One of the commercial banks in Nigeria, Ecobank, says it has concluded plans aimed at reducing its workforce and closing down some unviable branches in a bid to reorganise its services in 2017.
This was disclosed by the bank’s Chief Executive Officer, Ade Ayeyemi,while speaking on Wednesday at the World Economic Forum for Africa in Durban.
The bank, which has its affiliates in other parts of the African continent, according to him, had taken the decision to close some of its branches in Nigeria as part of ongoing investments in digital platforms.
To that effect, over 50 of its total of 200 branches, said not to be suitable for the new plans it is about to embrace would soon go.

The bank’s operations in about 40 countries across sub-Saharan Africa are exposed to some economies that have been pressured by the slide in commodity prices and unfavourable currency swings.
Reports from its balance sheet in 2016 indicate that it recorded about $131 million pre-tax loss.

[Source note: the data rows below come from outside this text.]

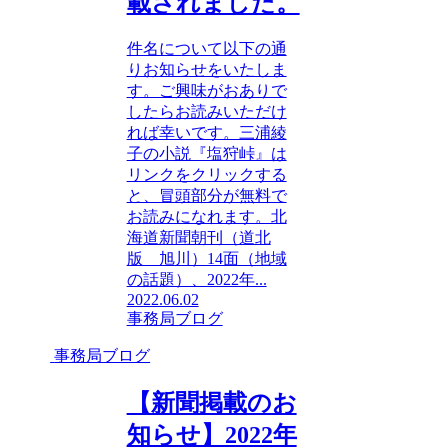
載されました。
件名について以下の通
りお知らせをいたしま
す。ご興味がおありで
したらお読みいただけ
れば幸いです。三浦綾
子の小説『塩狩峠』は
リンクをクリックする
と、冒頭部分が無料で
お読みになれます。北
海道新聞朝刊（道北
版 旭川）14面（地域
の話題）、2022年...
2022.06.02
事務局ブログ
事務局ブログ
【新聞掲載のお
知らせ】2022年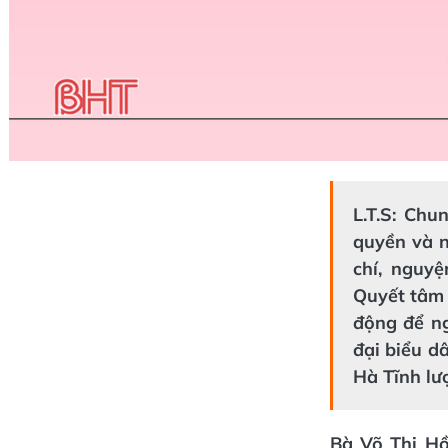
L.T.S: Chu
quyền và n
chí, nguy
Quyết tâm 
động để ng
đại biểu d
Hà Tĩnh lượ
Bà Võ Thị Hồ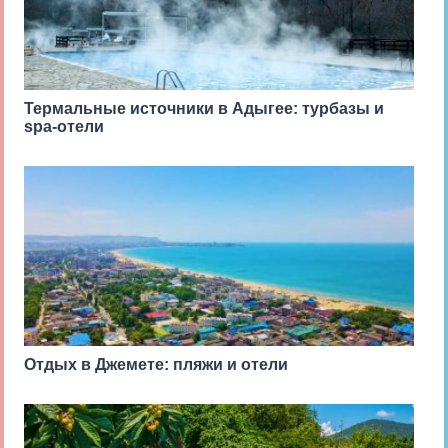
Термальные источники в Адыгее: турбазы и
spa-отели
Отдых в Джемете: пляжи и отели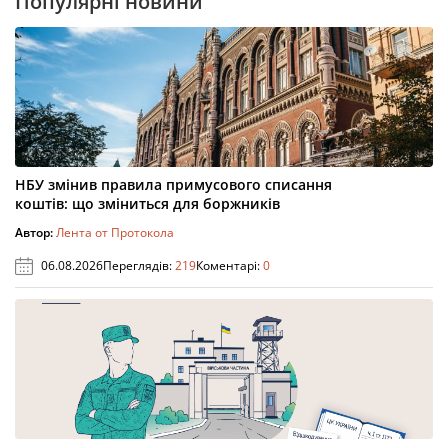
Популярні новини
НБУ змінив правила примусового списання
коштів: що зміниться для боржників
Автор:
Лента от Протокола
06.08.2026
Переглядів:
219
Коментарі:
0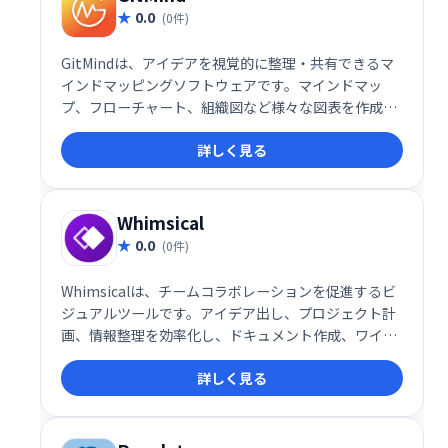
0.0
(0件)
GitMindは、アイデアを視覚的に整理・共有できるマ
インドマッピングソフトウェアです。マインドマッ
プ、フローチャート、組織図など様々な図表を作成で
き、思考の整理やチームでのブレインストーミングに
詳しく見る
最適
Whimsical
0.0
(0件)
Whimsicalは、チームコラボレーションを促進するビ
ジュアルツールです。アイデア出し、プロジェクト計
画、情報整理を効率化し、ドキュメント作成、ワイヤ
ーフレーム、フローチャート、マインドマップなどを
詳しく見る
一つのプラットフォームで実現します。直感的なイン
ターフェースで、チームメンバーとスムーズに連携
し、ビジュアル思考を促進します。複雑な情報を分か
りやすく整理し、生産性向上に貢献します。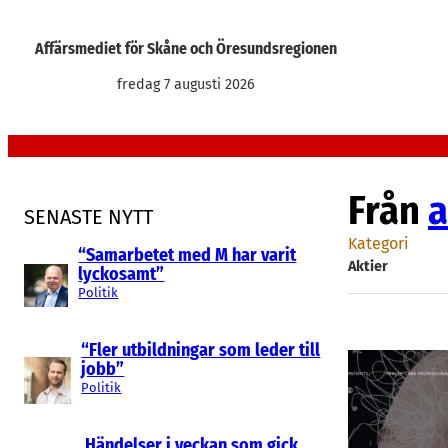
Hoppa
till
Affärsmediet för Skåne och Öresundsregionen
innehåll
fredag 7 augusti 2026
Från
a
SENASTE NYTT
Kategori
“Samarbetet med M har varit
Aktier
lyckosamt”
Politik
“Fler utbildningar som leder till
jobb”
Politik
Händelser i veckan som gick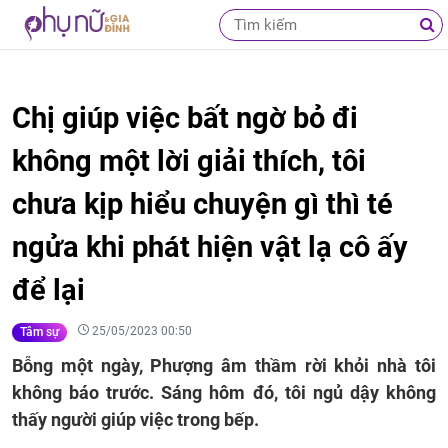
Chị giúp việc bất ngờ bỏ đi
không một lời giải thích, tôi
chưa kịp hiểu chuyện gì thì té
ngửa khi phát hiện vật lạ cô ấy
để lại
25/05/2023 00:50
Tâm sự
Bỗng một ngày, Phượng âm thầm rời khỏi nhà tôi
không báo trước. Sáng hôm đó, tôi ngủ dậy không
thấy người giúp việc trong bếp.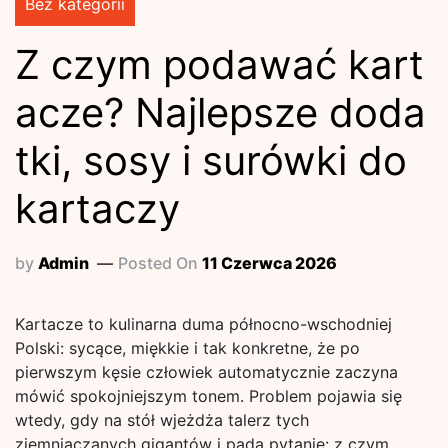
Bez kategorii
Z czym podawać kart
acze? Najlepsze doda
tki, sosy i surówki do
kartaczy
by
Admin
Posted On
11 Czerwca 2026
Kartacze to kulinarna duma północno-wschodniej
Polski: sycące, miękkie i tak konkretne, że po
pierwszym kęsie człowiek automatycznie zaczyna
mówić spokojniejszym tonem. Problem pojawia się
wtedy, gdy na stół wjeżdża talerz tych
ziemniaczanych gigantów i pada pytanie: z czym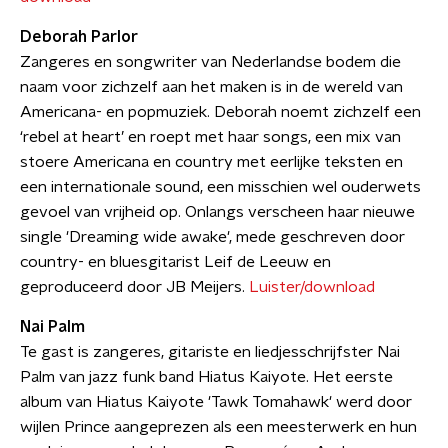
Deborah Parlor
Zangeres en songwriter van Nederlandse bodem die
naam voor zichzelf aan het maken is in de wereld van
Americana- en popmuziek. Deborah noemt zichzelf een
‘rebel at heart’ en roept met haar songs, een mix van
stoere Americana en country met eerlijke teksten en
een internationale sound, een misschien wel ouderwets
gevoel van vrijheid op. Onlangs verscheen haar nieuwe
single 'Dreaming wide awake', mede geschreven door
country- en bluesgitarist Leif de Leeuw en
geproduceerd door JB Meijers.
Luister/download
Nai Palm
Te gast is zangeres, gitariste en liedjesschrijfster Nai
Palm van jazz funk band Hiatus Kaiyote. Het eerste
album van Hiatus Kaiyote 'Tawk Tomahawk' werd door
wijlen Prince aangeprezen als een meesterwerk en hun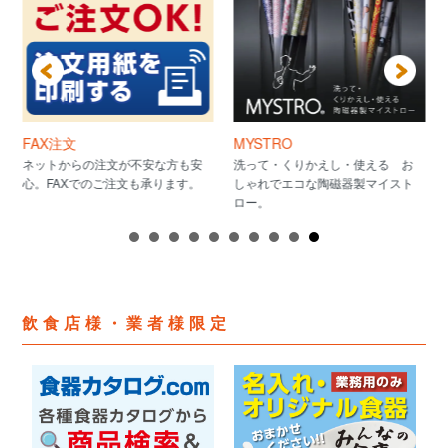
FAX注文
MYSTRO
ネットからの注文が不安な方も安
洗って・くりかえし・使える お
心。FAXでのご注文も承ります。
しゃれでエコな陶磁器製マイスト
ロー。
飲食店様・業者様限定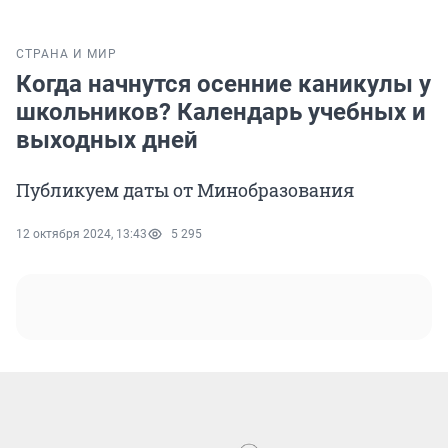
СТРАНА И МИР
Когда начнутся осенние каникулы у
школьников? Календарь учебных и
выходных дней
Публикуем даты от Минобразования
12 октября 2024, 13:43
5 295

Not even the positive posting in the first quarter of 2017, which saw it posting a pre-tax profit of $75 million, though down by 17 per cent by the same period in 2016 could change management’s plans from reducing estimated 1,500 staff from its workforce of about 17,500, as at last audit in 2015.
The bank, which recently added some foreign investors, including South Africa’s Nedbank and Qatar National Bank, as shareholders, is said to be one of the Nigerian banks affected by incidence of high toxic loans in the system.
However, Nigeria still generates about 40 per cent of the total revenues of the bank, despite the recession of 2016, according to its annual general meeting report of 2016.
But when Ayeyemi, a former Citigroup executive in Africa, was taking over as the CEO, in 2015, he promised to recover most of the loans and in addition modernise its operations in line with international standards.
He told newsmen recently in Lagos that the bank had mapped our strategies to recovery most of the loans owed it by oil firms as there has been a reported stability in the sector.